Extracted page text data:
----------

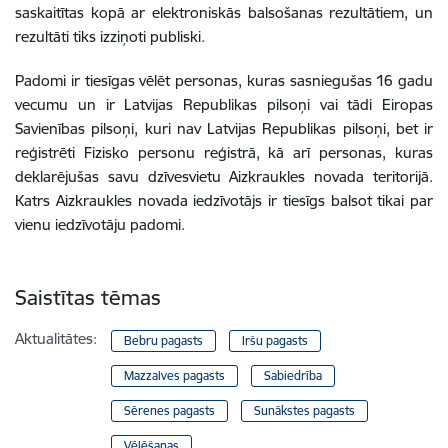
saskaitītas kopā ar elektroniskās balsošanas rezultātiem, un
rezultāti tiks izziņoti publiski.
Padomi ir tiesīgas vēlēt personas, kuras sasniegušas 16 gadu
vecumu un ir Latvijas Republikas pilsoņi vai tādi Eiropas
Savienības pilsoņi, kuri nav Latvijas Republikas pilsoņi, bet ir
reģistrēti Fizisko personu reģistrā, kā arī personas, kuras
deklarējušas savu dzīvesvietu Aizkraukles novada teritorijā.
Katrs Aizkraukles novada iedzīvotājs ir tiesīgs balsot tikai par
vienu iedzīvotāju padomi.
Saistītas tēmas
Aktualitātes:
Bebru pagasts
Iršu pagasts
Mazzalves pagasts
Sabiedrība
Sērenes pagasts
Sunākstes pagasts
Vēlēšanas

----------

▸ **What to produce**:
The answer must consist of the entries above, reproduced word for word, without any pictures.

▸ **Solution to this exercise**:
saskaitītas kopā ar elektroniskās balsošanas rezultātiem, un
rezultāti tiks izziņoti publiski.
Padomi ir tiesīgas vēlēt personas, kuras sasniegušas 16 gadu
vecumu un ir Latvijas Republikas pilsoņi vai tādi Eiropas
Savienības pilsoņi, kuri nav Latvijas Republikas pilsoņi, bet ir
reģistrēti Fizisko personu reģistrā, kā arī personas, kuras
deklarējušas savu dzīvesvietu Aizkraukles novada teritorijā.
Katrs Aizkraukles novada iedzīvotājs ir tiesīgs balsot tikai par
vienu iedzīvotāju padomi.
Saistītas tēmas
Aktualitātes:
Bebru pagasts
Iršu pagasts
Mazzalves pagasts
Sabiedrība
Sērenes pagasts
Sunākstes pagasts
Vēlēšanas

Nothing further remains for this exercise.